Und noch was wer meint das man diese im Wettkampf benutzen darf( Brandungsangeln zB. Schurcup oder ähnlich ) der Irrt sie sind verboten.

Bestellt habe ich, nun lass ich mich überraschen wann sie da sind damit ich dann auch Testen kann.


----------



## Grabst1 (9. Oktober 2002)

Nein Du warst nicht gemeint, aber leider gibt es immer Selbst-Darsteller die neue Artikel ins lächerliche ziehen
wollen.

Zu Deinen Fragen:
 :g Die Bait riechen lange , halten gut am Haken und der   Rest ist Erfahrungssache.

 :g Halten sollen sie recht lange , das werden wir sehen
ob sie Hart werden oder Schimmeln ???, ich glaub nicht 

 :g Als Soloköder hatte ich sie nur kurz eingesetzt weil ich das Gefühl hatte das der Hakenschenkel zu lang war.

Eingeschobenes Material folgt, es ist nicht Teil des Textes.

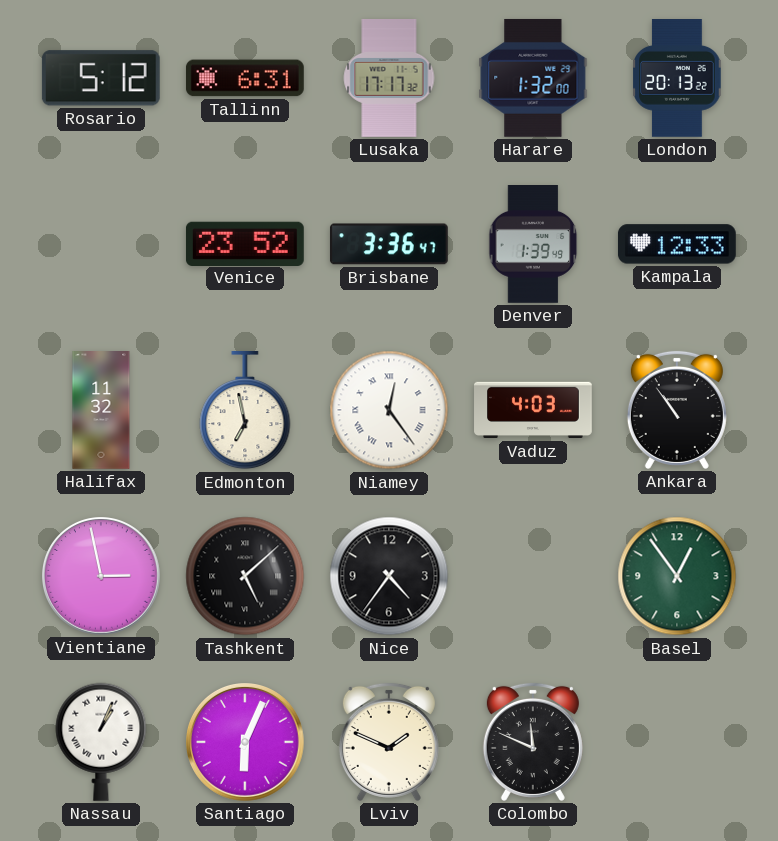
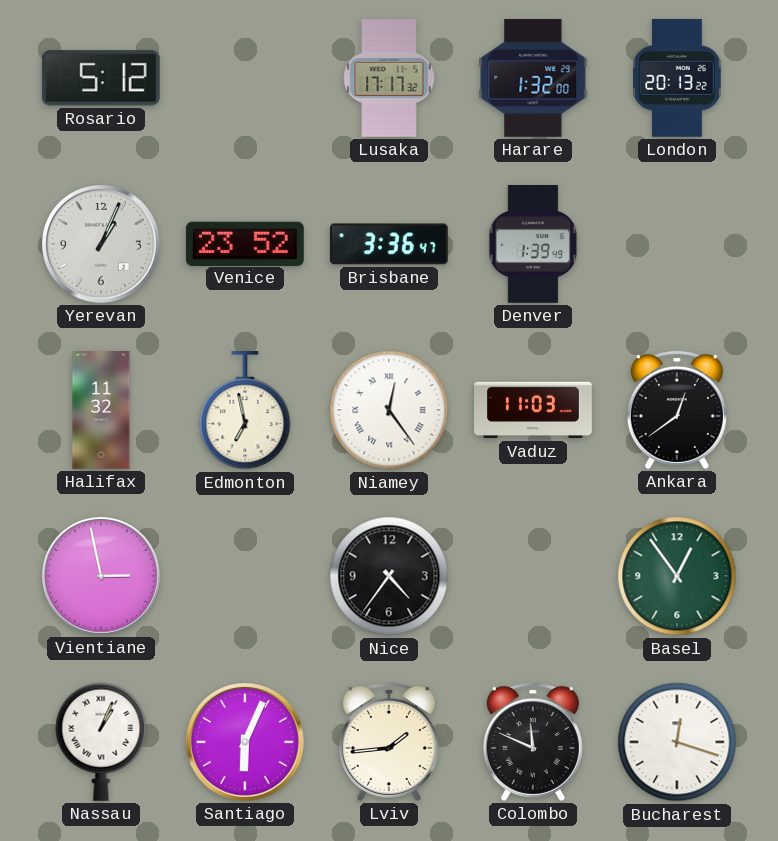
Tallinn: 6:31 -> none
Yerevan: none -> 1:04
Kampala: 12:33 -> none
Vaduz: 4:03 -> 11:03
Ankara: 10:54 -> 12:39
Tashkent: 5:08 -> none
Lviv: 1:49 -> 1:44
Bucharest: none -> 12:18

     :s    :s     :s    :s    :s    :s    :s    :s   

Mein erster Endruck ist sehr positiv 

Gruß


----------



## Angelheini (9. Oktober 2002)

> _Original von Grabst1 _
> Nein Du warst nicht gemeint, aber leider gibt es immer Selbst-Darsteller die neue Artikel ins lächerliche ziehen
> wollen.


Nun gut, dann kann ja nur ich gemeint sein.
Erstmal Herzlich Willkommen im Board, Grabst1.
Du hast Dich heute erst angemeldet, woher kennst Du eigentlich diese Selbstdarsteller hier im Board, die neue Artikel immer ins Lächerliche ziehen müssen.
Wahrscheinlich wurde dabei aber überlesen, dass ich diesen
Köder mit Sicherheit testen und dann erst beurteilen werde.
Wie wird er denn nun am Haken befestigt, Haarmethode, oder aufgezogen?
Wieviele braucht man für eine solche Bestückung.
Dazu hat sich immer noch niemand so richtig geäußert, Du auch nicht.

Gruß Angelheini


----------



## Grabst1 (9. Oktober 2002)

Hallo
nun habe ich ein bißchen mehr Zeit.

Die Beschaffenheit des Bait:
Kleines Tönnchen mit Gitterüberzug was sich vorsichtig gut verarbeiten läst. Aber Vorsicht, beim festen Kneten bröselt
es. Hat nicht die Kneteigenschaften wie Forelli-Teig (Bäh)
Schwimmt nicht.  
Ist eine prima Ergänzung zum Watti oder.... weil lange haltbar, und immer verfügbar. Wer kennt das nicht das nicht, es beißt und die Watti oder oder sind alle.

Soloköderung
Also ich habe einen Bait auf einen 1/0 VMC Baitholder
aufgezogen , ihn vorsichtig zu einer Wurst gerollt und festgedrückt. Hält gut.

Kombi / Watti
Watti mit und ohne Nadel aufgezogen ( wie bevorzugt )
Das Bait in den Hakenbogen geschoben, leicht geformt. Fertig 

Bei 1/0 oder besser 2/0 benötig man einen Bait. Bei größeren
würde ich 2 nehmen.

Erworben hatte ich es in Hamburg bei www.ThomasKubiak.de

Gruß
stefan


----------



## Meeresangler_Schwerin (9. Oktober 2002)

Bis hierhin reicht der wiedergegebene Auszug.